The nurse is obtaining a health history from a patient with a prosthetic mitral valve who has symptoms of infective endocarditis (IE). Which of the following questions by the nurse is best?
- A. Have you been to the dentist lately?
- B. Do you have a history of a heart attack?
- C. Is there a family history of endocarditis?
- D. Have you had any recent immunizations?
Correct Answer: A
Rationale: Dental procedures place the patient with a prosthetic mitral valve at risk for infective endocarditis (IE). Myocardial infarction (MI), immunizations, and a family history of endocarditis are not risk factors for IE.
You may also like to solve these questions
The nurse is planning care for a patient hospitalized with a streptococcal infective endocarditis (IE). Which of the following interventions should the nurse anticipate?
- A. Monitor laboratories for streptococcal antibodies.
- B. Arrange for insertion of a long-term IV catheter.
- C. Encourage the patient to get regular aerobic exercise.
- D. Teach the importance of completing all oral antibiotics.
Correct Answer: B
Rationale: Treatment for IE involves 4-6 weeks of IV antibiotic therapy in order to eradicate the bacteria, which will require a long-term IV catheter such as a peripherally inserted central catheter (PICC) line. Rest periods and limiting physical activity to a moderate level are recommended during the treatment for IE. Oral antibiotics are not effective in eradicating the infective bacteria that cause IE. Blood cultures, rather than antibody levels, are used to monitor the effectiveness of antibiotic therapy.
The nurse is assessing a patient with infective endocarditis (IE).

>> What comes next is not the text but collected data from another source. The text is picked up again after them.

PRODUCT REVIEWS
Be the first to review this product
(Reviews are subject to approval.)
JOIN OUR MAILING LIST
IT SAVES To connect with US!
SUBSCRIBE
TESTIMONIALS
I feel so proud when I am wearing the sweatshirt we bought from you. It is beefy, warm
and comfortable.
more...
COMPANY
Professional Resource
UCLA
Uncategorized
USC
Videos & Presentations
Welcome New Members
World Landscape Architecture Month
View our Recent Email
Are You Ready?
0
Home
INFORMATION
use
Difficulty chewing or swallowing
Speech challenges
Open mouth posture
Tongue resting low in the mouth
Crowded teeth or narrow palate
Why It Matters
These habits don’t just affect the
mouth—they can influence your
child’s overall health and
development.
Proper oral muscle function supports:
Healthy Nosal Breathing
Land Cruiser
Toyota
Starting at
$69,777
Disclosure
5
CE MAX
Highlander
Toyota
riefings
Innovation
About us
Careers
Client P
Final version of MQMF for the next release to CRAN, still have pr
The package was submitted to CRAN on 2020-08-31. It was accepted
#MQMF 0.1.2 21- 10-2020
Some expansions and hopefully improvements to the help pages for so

Which of the following findings should the nurse expect to assess?
- A. A new regurgitant murmur
- B. A pruritic rash on the trunk
- C. Involuntary muscle movement
- D. Substernal chest pain and pressure
Correct Answer: A
Rationale: New regurgitant murmurs occur in IE because vegetation on the valves prevents valve closure. Substernal chest discomfort, rashes, and involuntary muscle movement are clinical manifestations of other cardiac disorders such as angina and rheumatic fever.
The nurse is caring for a patient with infective endocarditis of the tricuspid valve. Which of the following findings should the nurse plan to monitor for the presence of endocarditis in the patient?
- A. Dyspnea
- B. Flank pain
- C. Hemiparesis
- D. Splenomegaly
Correct Answer: A
Rationale: Embolization from the tricuspid valve would cause symptoms of pulmonary embolus. Flank pain, hemiparesis, and splenomegaly would be associated with embolization from the left-sided valves.
The nurse establishes the nursing diagnosis of ineffective health maintenance related to lack of knowledge concerning long-term management of rheumatic fever when a patient who is recovering from rheumatic fever says which of the following statements?
- A. I will need to have monthly antibiotic injections for 10 years or longer.
- B. I will need to take Aspirin or ibuprofen to relieve my joint pain.
- C. I will call the doctor if I develop excessive fatigue or difficulty breathing.
- D. I will be immune to further episodes of rheumatic fever after this infection.
Correct Answer: D
Rationale: Patients with a history of rheumatic fever are more susceptible to a second episode. The other patient statements are correct and would not support the nursing diagnosis of ineffective health maintenance.
The nurse is caring for a patient with acute dyspnea and is diagnosed with dilated cardiomyopathy. Which of the following information should the nurse include when teaching the patient about management of this disorder?
- A. Elevating the legs above the heart will help relieve angina.
- B. No more than two alcoholic drinks daily are recommended.
- C. Careful adherence to diet and medication regimen will prevent heart failure.
- D. Notify the health care provider about any symptoms of heart failure.
Correct Answer: D
Rationale: The patient should be instructed to notify the health care provider about any worsening of heart failure symptoms. Because dilated cardiomyopathy does not respond well to therapy, even patients with good adherence to therapy may have recurrent episodes of heart failure. The patient is instructed to avoid alcoholic beverages. Elevation of the legs above the heart will worsen symptoms (although this approach is appropriate for a patient with hypertrophic cardiomyopathy).